National Reading Month is a book-lover’s delight! With thirty-one whole days where taking extra time to read is not only allowed but encouraged can send one hurrying out to the bookstore or library to stock up! Kids love being read to, and setting aside time to read together every day builds strong bonds that can last a lifetime. The month is officially marked with special events in schools, libraries, bookstores, and communities that bring authors, illustrators, and educators together with kids. This year look for virtual events and make a plan with your kids to find new and old favorites books to share. 

Thanks to Amazon Crossing Kids and Blue Slip Media for sending me a copy of Agnes’s Place for review consideration. All opinions are my own.  I’m happy to be teaming with Amazon Crossing Kids and Blue Slip Media in a giveaway of the book. See details below.

Agnes’s Place

Written by Marit Larsen | Illustrated by Jenny Løvlie | Translated by Kari Dickson

 

In a city of “so many buildings,” Agnes lives on a neat little street where the trolley passes by and a café and corner grocery welcome their customers. In her apartment building, Agnes “knows she is at home before she even opens her eyes in the morning. She knows who is baking, who is playing, and who is saying shush.” When she opens her window, the birds come for the seeds she feeds them because “she knows that the birds are hungry and that she is the only one who remembers.” Agnes knows about all of the residents of her building and especially “what it is like to be the only child in a place full of adults who never have time.”

One day when she looked out her window at the rain coming down, she noticed a girl standing next to her favorite puddle with a tall pile of boxes and belongings. Agnes wondered if she was moving in. She watched through the peephole in her door as the girl and adults carried boxes and bags up the stairs to the fifth floor. Excited, Agnes drew a large picture of the swings outside the building, and she wrote an invitation—“HERE”—with an arrow. Then, when things were quiet, she went upstairs and slid it through the letter box, where it came to rest under a chest of drawers. Agnes skipped down the stairs. “She felt her heart pounding in her cheeks and ears.” But, later, she sat on the swing alone, which felt lonelier than playing on the swings by herself.

celebrate-picture-books-picture-book-review-agnes's-place-tenants

Image copyright Jenny Løvlie, 2021, text copyright Marit Larsen, 2021. Translation by Kari Dickson, 2021. Courtesy of Amazon Crossing.

When Agnes woke up the next day, she felt that everything was the same… but completely different. When she went to the window to feed the birds, they flew past her and up toward the new girl’s window. Later, Agnes practiced new tricks on the swing. After that, she played with her toys while she watched the new girl on the swing.
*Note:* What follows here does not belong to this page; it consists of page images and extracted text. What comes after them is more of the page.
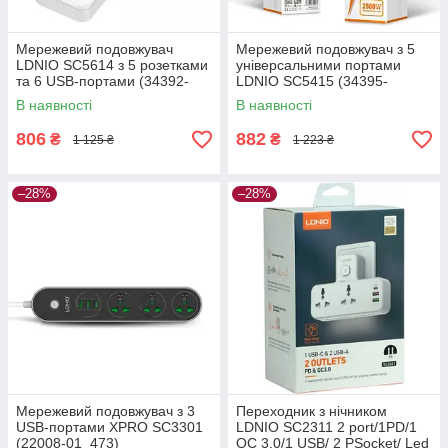
Мережевий подовжувач
Мережевий подовжувач з 5
LDNIO SC5614 з 5 розетками
універсальними портами
та 6 USB-портами (34392-
LDNIO SC5415 (34395-
01_342)
01_394)
В наявності
В наявності
806
882
₴
₴
1 125 ₴
1 223 ₴
–28%
–28%
Мережевий подовжувач з 3
Переходник з нічником
USB-портами XPRO SC3301
LDNIO SC2311 2 port/1PD/1
(22008-01_473)
QC 3.0/1 USB/ 2 PSocket/ Led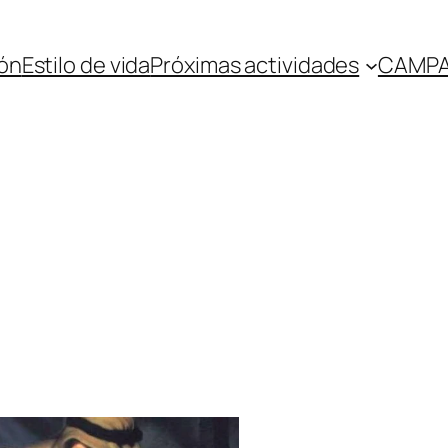
ón
Estilo de vida
Próximas actividades
CAMPA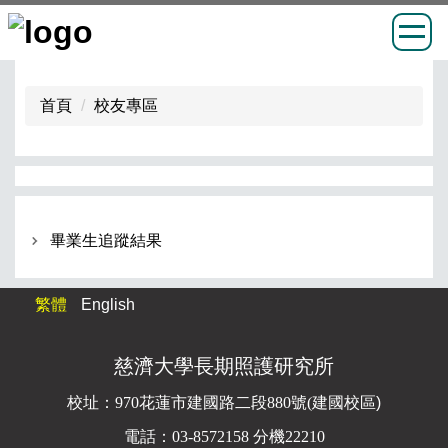
跳
到
首頁
校友專區
主
要
內
容
區
畢業生追蹤結果
繁體
English
慈濟大學長期照護研究所
校址：
970花蓮市建國路二段880號(
建國校區)
電話：03-8572158 分機22210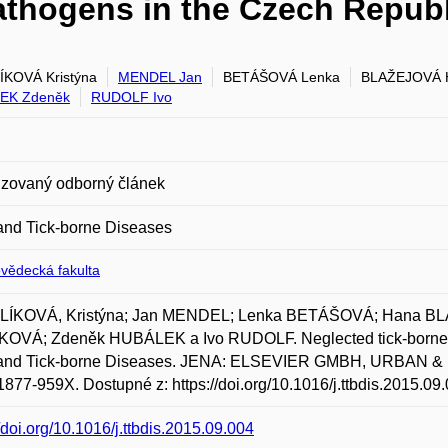
athogens in the Czech Republ
KOVÁ Kristýna
MENDEL Jan
BETÁŠOVÁ Lenka
BLAŽEJOVÁ 
EK Zdeněk
RUDOLF Ivo
zovaný odborný článek
and Tick-borne Diseases
ovědecká fakulta
ÍKOVÁ, Kristýna; Jan MENDEL; Lenka BETÁŠOVÁ; Hana BL
OVÁ; Zdeněk HUBÁLEK a Ivo RUDOLF. Neglected tick-borne p
 and Tick-borne Diseases. JENA: ELSEVIER GMBH, URBAN & FI
877-959X. Dostupné z: https://doi.org/10.1016/j.ttbdis.2015.09.
//doi.org/10.1016/j.ttbdis.2015.09.004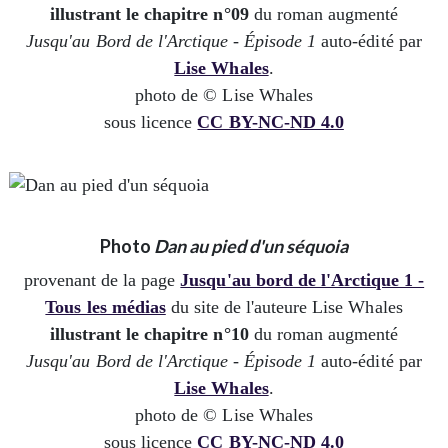
illustrant le chapitre n°09
du roman augmenté
Jusqu'au Bord de l'Arctique - Épisode 1
auto-édité par
Lise Whales
.
photo de © Lise Whales
sous licence
CC BY-NC-ND 4.0
Photo
Dan au pied d'un séquoia
provenant de la page
Jusqu'au bord de l'Arctique 1 -
Tous les médias
du site de l'auteure Lise Whales
illustrant le chapitre n°10
du roman augmenté
Jusqu'au Bord de l'Arctique - Épisode 1
auto-édité par
Lise Whales
.
photo de © Lise Whales
sous licence
CC BY-NC-ND 4.0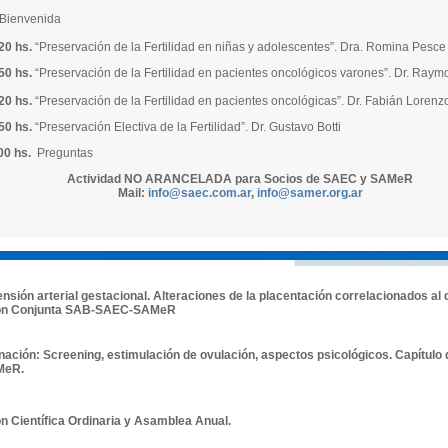
Bienvenida
20 hs.
“Preservación de la Fertilidad en niñas y adolescentes”. Dra. Romina Pesce
50 hs.
“Preservación de la Fertilidad en pacientes oncológicos varones”. Dr. Ray
20 hs.
“Preservación de la Fertilidad en pacientes oncológicas”. Dr. Fabián Lorenz
50 hs.
“Preservación Electiva de la Fertilidad”. Dr. Gustavo Botti
00 hs.
Preguntas
Actividad NO ARANCELADA para Socios de SAEC y SAMeR
Mail:
info@saec.com.ar
,
info@samer.org.ar
nsión arterial gestacional. Alteraciones de la placentación correlacionados al de
ón Conjunta SAB-SAEC-SAMeR
ación: Screening, estimulación de ovulación, aspectos psicológicos. Capítulo
MeR.
n Científica Ordinaria y Asamblea Anual.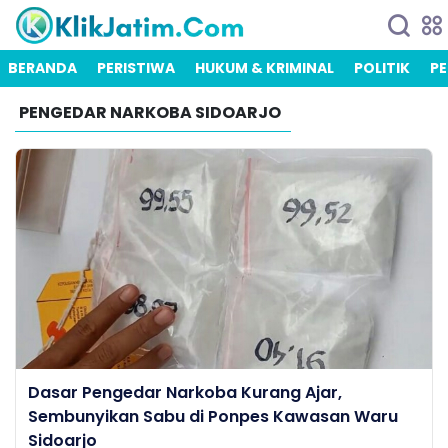
BERANDA
PERISTIWA
HUKUM & KRIMINAL
POLITIK
PE
PENGEDAR NARKOBA SIDOARJO
Dasar Pengedar Narkoba Kurang Ajar,
Sembunyikan Sabu di Ponpes Kawasan Waru
Sidoarjo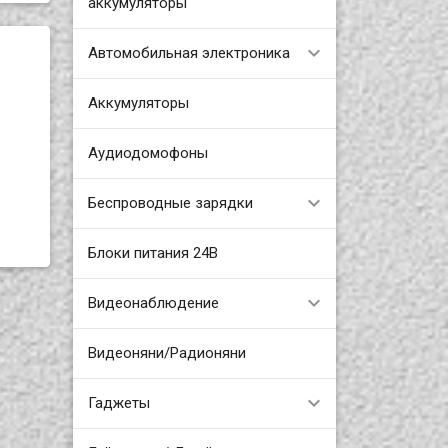
аккумуляторы
Автомобильная электроника
Аккумуляторы
Аудиодомофоны
Беспроводные зарядки
Блоки питания 24В
Видеонаблюдение
Видеоняни/Радионяни
Гаджеты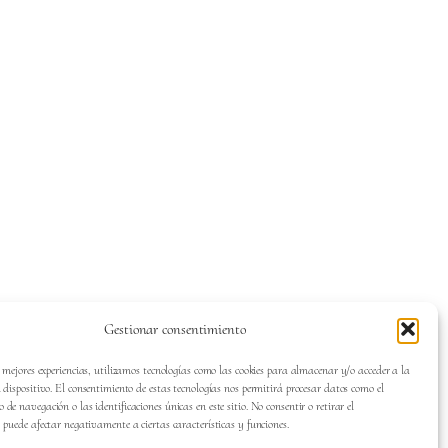
Gestionar consentimiento
s mejores experiencias, utilizamos tecnologías como las cookies para almacenar y/o acceder a la
 dispositivo. El consentimiento de estas tecnologías nos permitirá procesar datos como el
de navegación o las identificaciones únicas en este sitio. No consentir o retirar el
 puede afectar negativamente a ciertas características y funciones.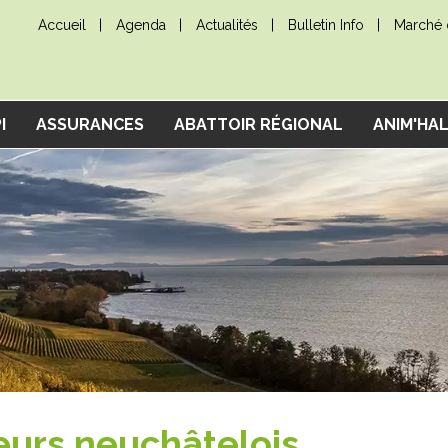
Accueil
Agenda
Actualités
Bulletin Info
Marché d
I
ASSURANCES
ABATTOIR RÉGIONAL
ANIM'HA
eurs neuchâtelois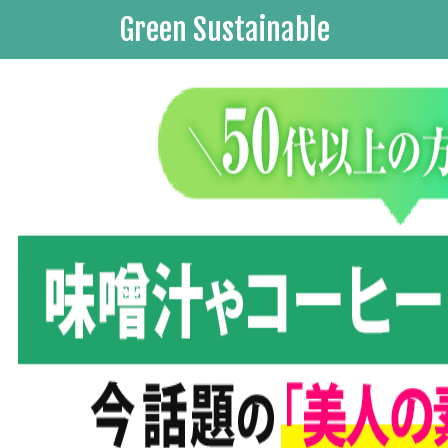
Green Sustainable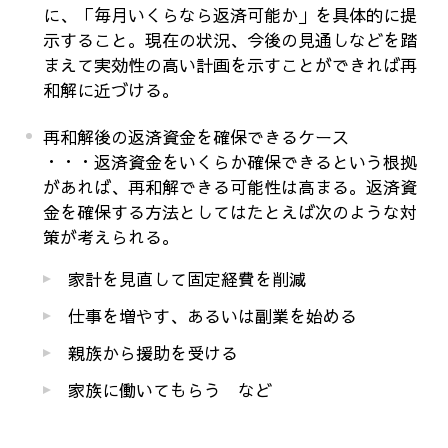
に、「毎月いくらなら返済可能か」を具体的に提
示すること。現在の状況、今後の見通しなどを踏
まえて実効性の高い計画を示すことができれば再
和解に近づける。
再和解後の返済資金を確保できるケース
・・・返済資金をいくらか確保できるという根拠
があれば、再和解できる可能性は高まる。返済資
金を確保する方法としてはたとえば次のような対
策が考えられる。
家計を見直して固定経費を削減
仕事を増やす、あるいは副業を始める
親族から援助を受ける
家族に働いてもらう など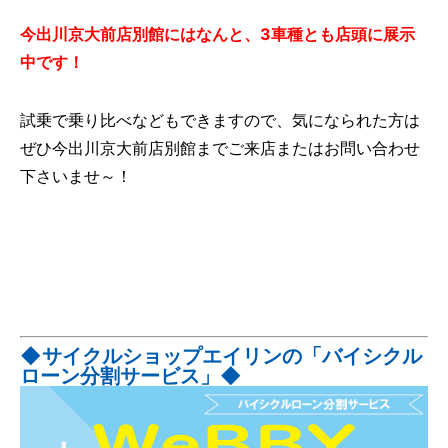
今出川京大前店別館にはなんと、3車種とも店頭に展示
中です！
試乗で乗り比べなどもできますので、気になられた方は
ぜひ今出川京大前店別館までご来店またはお問い合わせ
下さいませ～！
◆サイクルショップエイリンの「バイシクル
ローン分割サービス」◆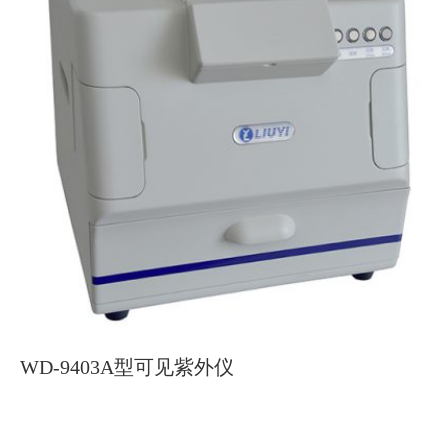
WD-9403A型可见紫外仪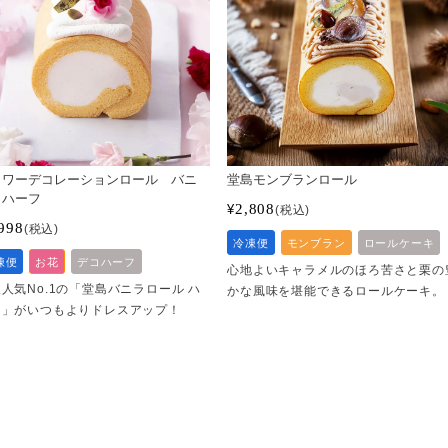
ラワーデコレーションロール バニ
堂島モンブランロール
 ハーフ
2,808
¥
税込
998
税込
冷凍便
モンブラン
ロールケーキ
凍便
お花
デコハーフ
心地よいキャラメルのほろ苦さと栗の
人気No.1の「堂島バニラロール ハ
かな風味を堪能できるロールケーキ。
フ」がいつもよりドレスアップ！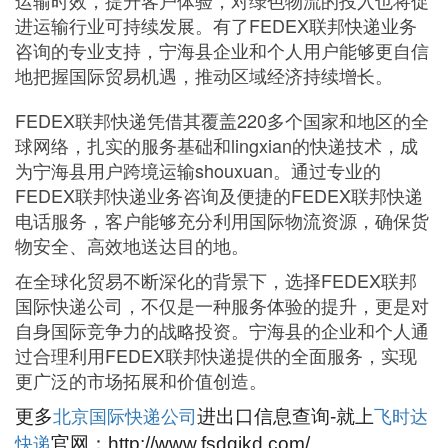
运输时效，提升客户体验，对绿色物流的投入也将促
进运输行业可持续发展。有了FEDEX联邦快递业务
咨询的专业支持，宁海县企业和个人用户能够更自信
地把握国际贸易机遇，推动区域经济持续增长。
FEDEX联邦快递凭借其覆盖220多个国家和地区的全
球网络，扎实的服务基础和lingxian的快递技术，成
为宁海县用户跨境运输shouxuan。通过专业的
FEDEX联邦快递业务咨询及便捷的FEDEX联邦快递
电话服务，客户能够充分利用国际物流资源，确保货
物安全、高效地送达目的地。
在全球化贸易不断深化的背景下，选择FEDEX联邦
国际快递公司，不仅是一种服务体验的提升，更是对
自身国际竞争力的战略投资。宁海县的企业和个人通
过合理利用FEDEX联邦快递提供的全面服务，实现
更广泛的市场拓展和价值创造。
北京国际快递公司
飞时达
更多
进出口信息查询-就上
快递
官网：http://www.fsdgjkd.com/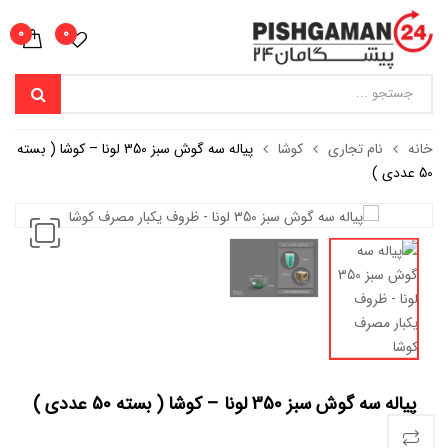
0
0
خانه
نام تجاری
کوشا
پیاله سه گوش سبز 350 لونا – کوشا ( بسته
50 عددی )
پیاله سه گوش سبز 350 لونا – کوشا ( بسته 50 عددی )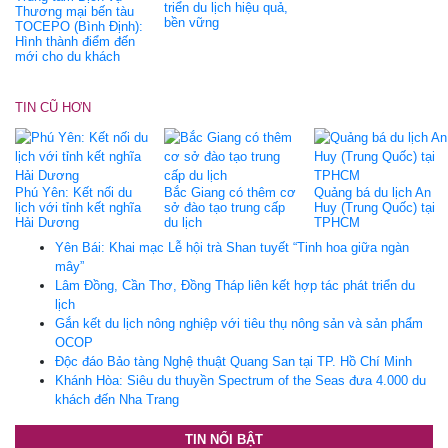
triển du lịch hiệu quả,
Thương mại bến tàu
bền vững
TOCEPO (Bình Định):
Hình thành điểm đến
mới cho du khách
TIN CŨ HƠN
Phú Yên: Kết nối du
Bắc Giang có thêm cơ
Quảng bá du lịch An
lịch với tỉnh kết nghĩa
sở đào tạo trung cấp
Huy (Trung Quốc) tại
Hải Dương
du lịch
TPHCM
Yên Bái: Khai mạc Lễ hội trà Shan tuyết “Tinh hoa giữa ngàn
mây”
Lâm Đồng, Cần Thơ, Đồng Tháp liên kết hợp tác phát triển du
lịch
Gắn kết du lịch nông nghiệp với tiêu thụ nông sản và sản phẩm
OCOP
Độc đáo Bảo tàng Nghệ thuật Quang San tại TP. Hồ Chí Minh
Khánh Hòa: Siêu du thuyền Spectrum of the Seas đưa 4.000 du
khách đến Nha Trang
TIN NỔI BẬT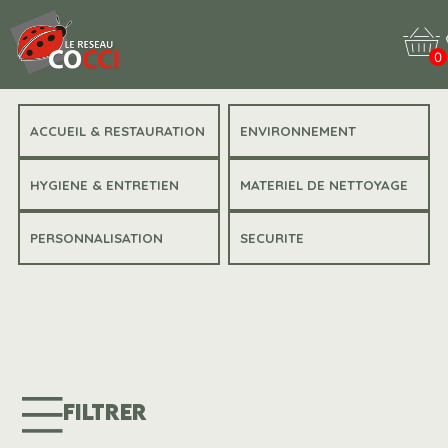
0
ACCUEIL & RESTAURATION
ENVIRONNEMENT
HYGIENE & ENTRETIEN
MATERIEL DE NETTOYAGE
PERSONNALISATION
SECURITE
FILTRER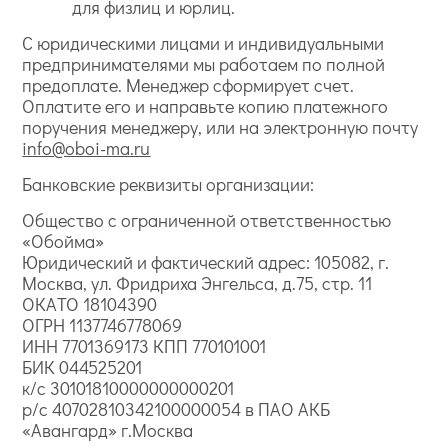
для физлиц и юрлиц.
С юридическими лицами и индивидуальными
предпринимателями мы работаем по полной
предоплате. Менеджер сформирует счет.
Оплатите его и направьте копию платежного
поручения менеджеру, или на электронную почту
info@oboi-ma.ru
Банковские реквизиты организации:
Общество с ограниченной ответственностью
«Обойма»
Юридический и фактический адрес: 105082, г.
Москва, ул. Фридриха Энгельса, д.75, стр. 11
ОКАТО 18104390
ОГРН 1137746778069
ИНН 7701369173 КПП 770101001
БИК 044525201
к/с 30101810000000000201
р/с 40702810342100000054 в ПАО АКБ
«Авангард» г.Москва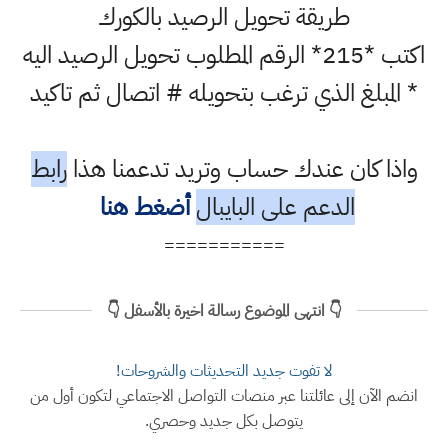
طريقة تحويل الرصيد بالكورك
اكتب *215* الرقم المطلوب تحويل الرصيد اليه
* المبلغ الذي ترغب بتحويله # اتصال ثم تاكيد
واذا كان عندك حساب وتريد تدعمنا هذا
رابط
الدعم على البايبال
أضغط هنا
===========
👇 انتهى الموضوع رسالة اخيرة بالأسفل 👇
لا تفوت جديد التحديثات والشروحات!
انضم الآن إلى عائلتنا عبر منصات التواصل الاجتماعي لتكون أول من
يتوصل بكل جديد وحصري.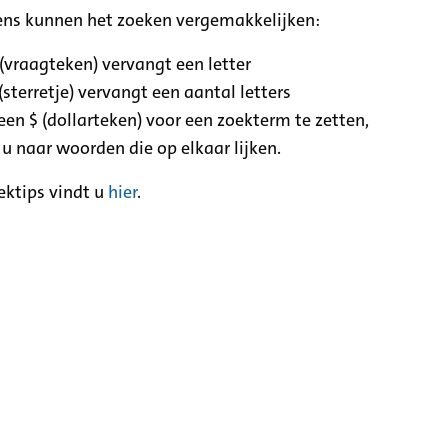
ens kunnen het zoeken vergemakkelijken:
 (vraagteken) vervangt een letter
(sterretje) vervangt een aantal letters
een $ (dollarteken) voor een zoekterm te zetten,
 u naar woorden die op elkaar lijken.
ektips vindt u
hier
.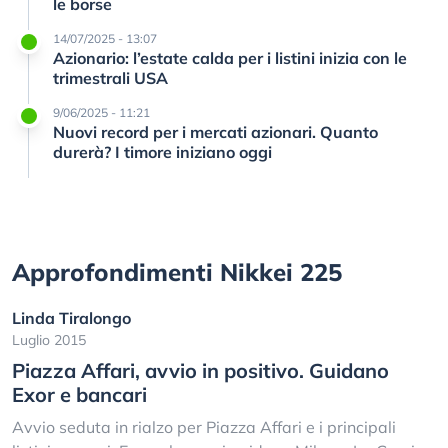
le borse
14/07/2025 - 13:07
Azionario: l’estate calda per i listini inizia con le
trimestrali USA
9/06/2025 - 11:21
Nuovi record per i mercati azionari. Quanto
durerà? I timore iniziano oggi
Approfondimenti Nikkei 225
Linda Tiralongo
Luglio 2015
Piazza Affari, avvio in positivo. Guidano
Exor e bancari
Avvio seduta in rialzo per Piazza Affari e i principali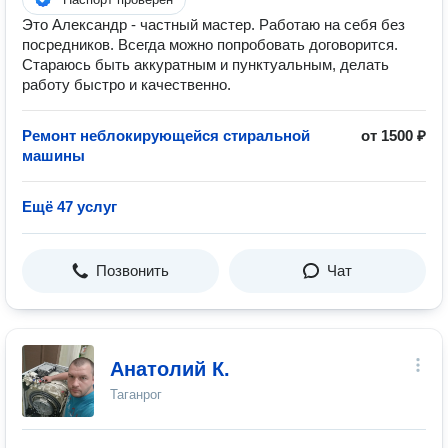
Это Александр - частный мастер. Работаю на себя без
посредников. Всегда можно попробовать договорится.
Стараюсь быть аккуратным и пунктуальным, делать
работу быстро и качественно.
Ремонт неблокирующейся стиральной
от 1500 ₽
машины
Ещё 47 услуг
Позвонить
Чат
Анатолий К.
Таганрог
Her home “was somehow a new place now,” and all she could think about was the new girl: did she hear and see the same things Agnes did?

Every day, Agnes waited by the swings until it was time to go in. The new girl discovered Agnes’s puddle by herself. She did a lot of fun things, and if she saw Agnes at the market, Agnes couldn’t tell because she walked right by. When Agnes went to get Emilia’s newspaper from the mailbox to deliver as she did every day, she found the box empty. And when she went to visit Emilia, she found Emilia already doing the crossword puzzle.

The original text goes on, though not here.